Boris Johnson: West Ham consider legal action to prevent release of Olympic Stadium deal
Last Updated: 16/09/15 7:14pm
London mayor Boris Johnson has claimed West Ham are considering taking legal action to prevent the full financial details of the club's move to the Olympic Stadium being disclosed.
The Hammers will leave the Boleyn Ground at the end of the current season and begin their 99-year deal as anchor tenants of the stadium, at a reported annual cost of £2.5m, from the start of the 2016/17 campaign.
The London Legacy Development Corporation (LLDC) and West Ham have attempted to block any release of information, insisting that details of the deal involving the largely taxpayer-funded stadium must remain private for commercial confidentiality.
However, during Mayor's questions at London's City Hall on Wednesday, Johnson insisted he would have no problem publishing the deal which will see West Ham assume the stadium's use for up to 25 days of the year.
Johnson, instead, claimed it was West Ham that were unwilling to release the entire figures of their move.
"I would be perfectly happy to publish the details of this arrangement. But I understand the football club concerned is not so keen because they think it would give other clubs an insight into their finances," Johnson said.
"I think they may be trying to take legal action on that point. The jist of the matter is that this has actually been a fantastic success. The stadium is doing brilliantly, it had a brilliant summer. I am sure it will do very well during the Rugby World Cup and it is basically unlike any other Olympic Stadium around the world.
"It has a long-term viable future, with Premier League football at the heart of the deal. I thought that was the right way forward for London and the right way for the Olympic Stadium. There are stadiums like that which are totally moth-balled, that don't have any real activation. Go to Athens, Beijing… this has been a great success and a good investment for London."
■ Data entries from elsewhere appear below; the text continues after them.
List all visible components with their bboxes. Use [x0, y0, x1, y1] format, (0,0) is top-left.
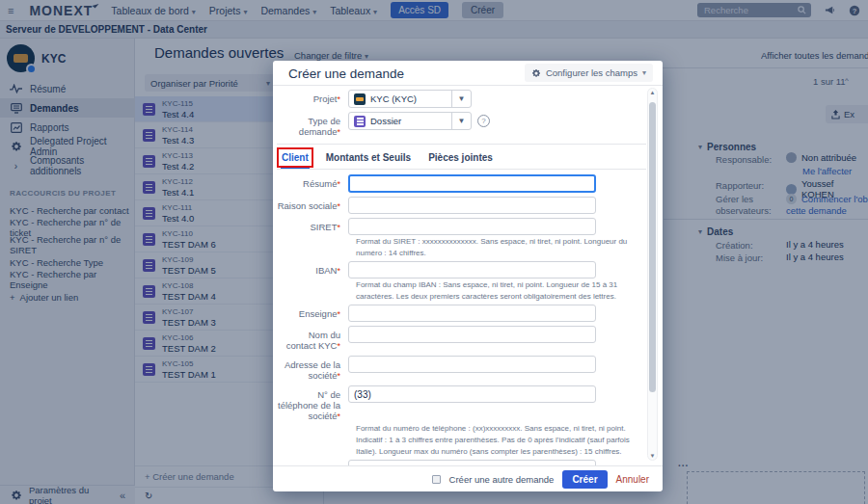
contact-label: Nom du contact KYC* [277, 326, 348, 352]
tab-montants-et-seuils[interactable]: Montants et Seuils [325, 150, 412, 169]
create-issue-dialog: Créer une demande Configurer les champs … [273, 61, 663, 491]
dialog-header: Créer une demande Configurer les champs … [273, 61, 663, 86]
create-another-label: Créer une autre demande [449, 474, 555, 485]
chevron-down-icon: ▼ [451, 113, 471, 129]
siret-input[interactable] [348, 218, 596, 235]
gear-icon [531, 68, 541, 78]
issue-type-field-row: Type de demande* Dossier ▼ ? [277, 112, 646, 138]
dialog-tabs: Client Montants et Seuils Pièces jointes [277, 150, 646, 170]
siret-help-text: Format du SIRET : xxxxxxxxxxxxxx. Sans e… [356, 236, 645, 258]
adresse-field-row: Adresse de la société* [277, 356, 646, 382]
enseigne-field-row: Enseigne* [277, 305, 646, 322]
adresse-label: Adresse de la société* [277, 356, 348, 382]
project-field-row: Projet* KYC (KYC) ▼ [277, 90, 646, 108]
project-label: Projet* [277, 90, 348, 105]
dialog-scrollbar: ▲ ▼ [647, 88, 658, 461]
highlight-annotation [277, 147, 313, 168]
resume-label: Résumé* [277, 174, 348, 190]
siret-label: SIRET* [277, 218, 348, 233]
scroll-down-arrow[interactable]: ▼ [648, 453, 657, 459]
app-window: ≡ MONEXT Tableaux de bord ▾ Projets ▾ De… [0, 0, 868, 504]
tab-pieces-jointes[interactable]: Pièces jointes [427, 150, 494, 169]
adresse-input[interactable] [348, 356, 596, 373]
issue-type-label: Type de demande* [277, 112, 348, 138]
issue-type-help-icon[interactable]: ? [477, 115, 490, 127]
iban-help-text: Format du champ IBAN : Sans espace, ni t… [356, 279, 645, 302]
issue-type-select-value: Dossier [370, 116, 401, 126]
raison-sociale-label: Raison sociale* [277, 197, 348, 212]
iban-label: IBAN* [277, 261, 348, 277]
siret-field-row: SIRET* [277, 218, 646, 235]
iban-input[interactable] [348, 261, 596, 279]
chevron-down-icon: ▼ [451, 91, 471, 107]
configure-fields-button[interactable]: Configurer les champs ▾ [525, 64, 653, 82]
create-another-checkbox[interactable] [432, 475, 441, 484]
raison-sociale-field-row: Raison sociale* [277, 197, 646, 214]
issue-type-select[interactable]: Dossier ▼ [348, 112, 472, 130]
contact-field-row: Nom du contact KYC* [277, 326, 646, 352]
project-select-value: KYC (KYC) [370, 93, 417, 104]
phone-input[interactable] [348, 385, 596, 403]
divider [277, 144, 646, 145]
phone-help-text: Format du numéro de téléphone : (xx)xxxx… [356, 423, 645, 457]
enseigne-input[interactable] [348, 305, 596, 322]
phone-label: N° de téléphone de la société* [277, 385, 348, 422]
tab-client[interactable]: Client [281, 150, 310, 169]
project-select[interactable]: KYC (KYC) ▼ [348, 90, 472, 108]
phone-field-row: N° de téléphone de la société* [277, 385, 646, 422]
issue-type-icon [354, 116, 366, 127]
raison-sociale-input[interactable] [348, 197, 596, 214]
iban-field-row: IBAN* [277, 261, 646, 279]
resume-input[interactable] [348, 174, 596, 193]
dialog-footer: Créer une autre demande Créer Annuler [273, 465, 663, 491]
chevron-down-icon: ▾ [642, 68, 646, 77]
contact-input[interactable] [348, 326, 596, 343]
dialog-title: Créer une demande [288, 66, 404, 81]
dialog-body: Projet* KYC (KYC) ▼ Type de demande* Dos… [273, 86, 646, 465]
resume-field-row: Résumé* [277, 174, 646, 193]
scrollbar-thumb[interactable] [649, 102, 656, 392]
enseigne-label: Enseigne* [277, 305, 348, 320]
cancel-button[interactable]: Annuler [616, 474, 649, 485]
scroll-up-arrow[interactable]: ▲ [648, 90, 657, 95]
create-button[interactable]: Créer [562, 470, 607, 489]
project-avatar-icon [354, 93, 366, 105]
configure-fields-label: Configurer les champs [546, 67, 637, 78]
The Information Commissioner has ruled that the terms of the deal must be made public, after Freedom of Information was requested by the Supporters Trusts' campaign.
The LLDC has 28 days in which to lodge an appeal, but the coalition of groups has called on Johnson, as head of the LLDC, not to do so.
Johnson added: "We have been very up front. The reason we have not published the details so far is because we have only just concluded the last letting of the contract and hospitality areas.
"We did not want to put anything out that would impact upon our ability to negotiate future contracts. The main contract breakdown as you know: £189m for the main transformation works, £17m for the retractable seating, £7m for the hospitality fit out, £7m for the pre-transformation works.
"The funding for the transformation works comes from a number of different sources: £40m from the London Borough of Newham, £15m from West Ham United Football Club and so on.
"I am very happy to release all the details, but it is the club who are not happy to do this and they are considering at the moment taking legal action to protect their rights to privacy on that front."
Despite fierce questioning from his fellow MP's, Johnson remained convinced the deal for West Ham to assume use of the Olympic Stadium is positive for the future of London.
"I think we should be rather proud that we have got a Premier League football team in the stadium. Most of the public spending was to deliver the biggest cantilever roof for the stadium and it is doing wonders," he said.
"I think rather than carping and being miserable, you should congratulate the LLDC on the deal they have done."